= Thakur Ram Singh =

Thakur Ram Singh

Thakur Ram Singh (16 February 1915 – 6 September 2010) was a veteran Rashtriya Swayamsevak Sangh (RSS) pracharak from Himachal Pradesh, India, and the inspiration behind the Akhil Bharatiya Itihas Sankalan Yojana. He headed the Itihas Sankalan Samiti (history compilation wing) of the RSS. He was given the responsibility of leading the Akhil Bharatiya Itihas Sankalan Yojana in 1988. He started this work under the guidance of veteran RSS pracharak Moropant Pingle, who had a major role in founding this project.

==Early life and education==
Born on February 16, 1915, at Jhandavi village under Hamirpur district of Himachal Pradesh. Thakur Ramsingh became a swayamsevak in 1941 while doing MA (History) from FC College of Lahore. He topped the college in final year exams of MA in 1942 and was presented a gold medal for it. Keeping in view his extraordinary talent, the college principal had then offered him the lecturership in the same college. But he politely rejected the offer and became an RSS pracharak.

==Life as a pracharak==
In 1942, a total of 58 workers had become pracharaks from Lahore alone. The then prant pracharak Shri Madhavrao Mule deputed Thakur Ramsingh in Kangra district. After two years, he was given the responsibility of vibhag pracharak of Amritsar in 1944. At that time Gurdaspur, Sialkot, Kangra, Chamba, Mandi, Suket and Bilaspur were also part of Amritsar Vibhag. Since the Prant Sangh Karyalaya of Punjab was shifted from Lahore to Jalandhar due to Partition in 1947, Thakur Ramsingh also shifted to Jalandhar. When Madhavrao Muleji was jailed in 1948 due to ban on RSS, the work of Punjab Zone was assigned to Shri Bhai Mahavir and Thakur Ramsingh was told to assist him. In 1949, Shri Bala Saheb Deoras called Ramsinghji to Calcutta. The planning was to expand the Sangh work in north-eastern states. Shri Ganga Bishan, Shri Baburao Paldhikar and Shri Agarkar were also called for the same meeting where M. S. Golwalkar gave the responsibility of Assam Prant to Ramsingh. He efficiently held this responsibility for 22 years from 1949 to 1971. After that he was appointed sahprant pracharak of Punjab. Later, he rose to become uttar kshetra pracharak also.
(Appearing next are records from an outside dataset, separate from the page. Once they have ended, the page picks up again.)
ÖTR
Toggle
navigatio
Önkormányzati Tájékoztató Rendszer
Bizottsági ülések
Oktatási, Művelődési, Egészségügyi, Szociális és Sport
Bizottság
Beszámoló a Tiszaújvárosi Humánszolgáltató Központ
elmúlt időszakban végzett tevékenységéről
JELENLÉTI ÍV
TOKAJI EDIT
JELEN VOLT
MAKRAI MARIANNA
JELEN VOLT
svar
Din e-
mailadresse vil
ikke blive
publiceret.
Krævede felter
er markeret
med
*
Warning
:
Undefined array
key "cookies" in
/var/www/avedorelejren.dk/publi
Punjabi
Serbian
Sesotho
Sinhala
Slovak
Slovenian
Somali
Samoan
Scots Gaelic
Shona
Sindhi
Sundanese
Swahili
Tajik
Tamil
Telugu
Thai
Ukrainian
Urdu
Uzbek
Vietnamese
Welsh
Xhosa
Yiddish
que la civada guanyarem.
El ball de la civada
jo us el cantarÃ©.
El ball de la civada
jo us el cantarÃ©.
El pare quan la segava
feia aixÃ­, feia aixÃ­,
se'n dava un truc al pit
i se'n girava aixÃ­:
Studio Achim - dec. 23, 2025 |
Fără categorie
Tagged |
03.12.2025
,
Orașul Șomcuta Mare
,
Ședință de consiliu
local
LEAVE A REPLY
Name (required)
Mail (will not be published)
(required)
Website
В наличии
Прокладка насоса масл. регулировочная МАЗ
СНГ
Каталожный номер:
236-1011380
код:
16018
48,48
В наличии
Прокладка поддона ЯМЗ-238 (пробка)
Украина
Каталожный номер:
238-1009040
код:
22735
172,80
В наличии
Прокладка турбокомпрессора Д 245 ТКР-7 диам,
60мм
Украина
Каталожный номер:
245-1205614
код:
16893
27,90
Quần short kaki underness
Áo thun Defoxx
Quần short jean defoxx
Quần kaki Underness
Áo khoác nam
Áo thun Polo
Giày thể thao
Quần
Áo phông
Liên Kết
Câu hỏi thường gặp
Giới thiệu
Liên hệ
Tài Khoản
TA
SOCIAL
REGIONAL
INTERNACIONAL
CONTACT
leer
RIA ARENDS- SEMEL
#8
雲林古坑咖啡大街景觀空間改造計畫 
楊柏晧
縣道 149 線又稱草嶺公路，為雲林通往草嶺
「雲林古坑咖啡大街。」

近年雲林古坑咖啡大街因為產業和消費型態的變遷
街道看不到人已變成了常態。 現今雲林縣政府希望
Thakur Ramsingh was given the responsibility of Akhil Bharatiya Itihas Sankalan Yojana in 1988. He started this work under the guidance of veteran pracharak Moropant Pingle who was basically the founder of this project. He was unanimously elected national president of Akhil Bharatiya Itihas Sankalan Yojana at the second national convention held at Warangal in Andhra Pradesh in 1992. It was a big challenge for him but he accepted the challenge and started the work from Delhi. All his activities in Akhil Bharatiya Itihas Sankalan Yojana were focused on knowing the real history of the country. He inspired many historians, scholars and senior workers for this objective and very shortly expanded the work in different parts of the country. He was successful in associating many scholars, historians and intellectual with the Yojana. He conducted four national seminars in Himachal Pradesh on human creation in Vaivastar Manvantar, social system, invasion of Sikandar on India and his killing by Dogra warriors in Jammu region, Maharaja Sansar Chand and on many other important topics. It is due to the inspiration of Thakur Ramsingh and the efforts of Akhil Bharatiya Itihas Sankalan Yojana that Thakur Jagdevchand Memorial Research Institute was formed at Neri in Hamirpur district. Ramsingh was its founder patron. Many important projects have already been started at this Institute.

Despite growing age and sickness, he remained active like a warrior throughout his life. Just one month back on August 5 he returned from Neri to Ludhiana and participated in a function organized to start a Rs 197 crore history writing project at the National Hamir Museum. Even being at the hospital in Ludhiana he called Shri Vijay Naddha on July 23 and gave him some handwritten facts about the Indian calendar for the Museum. At the later stage of his life, he was completely dedicated to the cause of history and discussed only about the project. Even at the time of being shifted to Ludhiana hospital from Hamirpur he was discussing about the project only.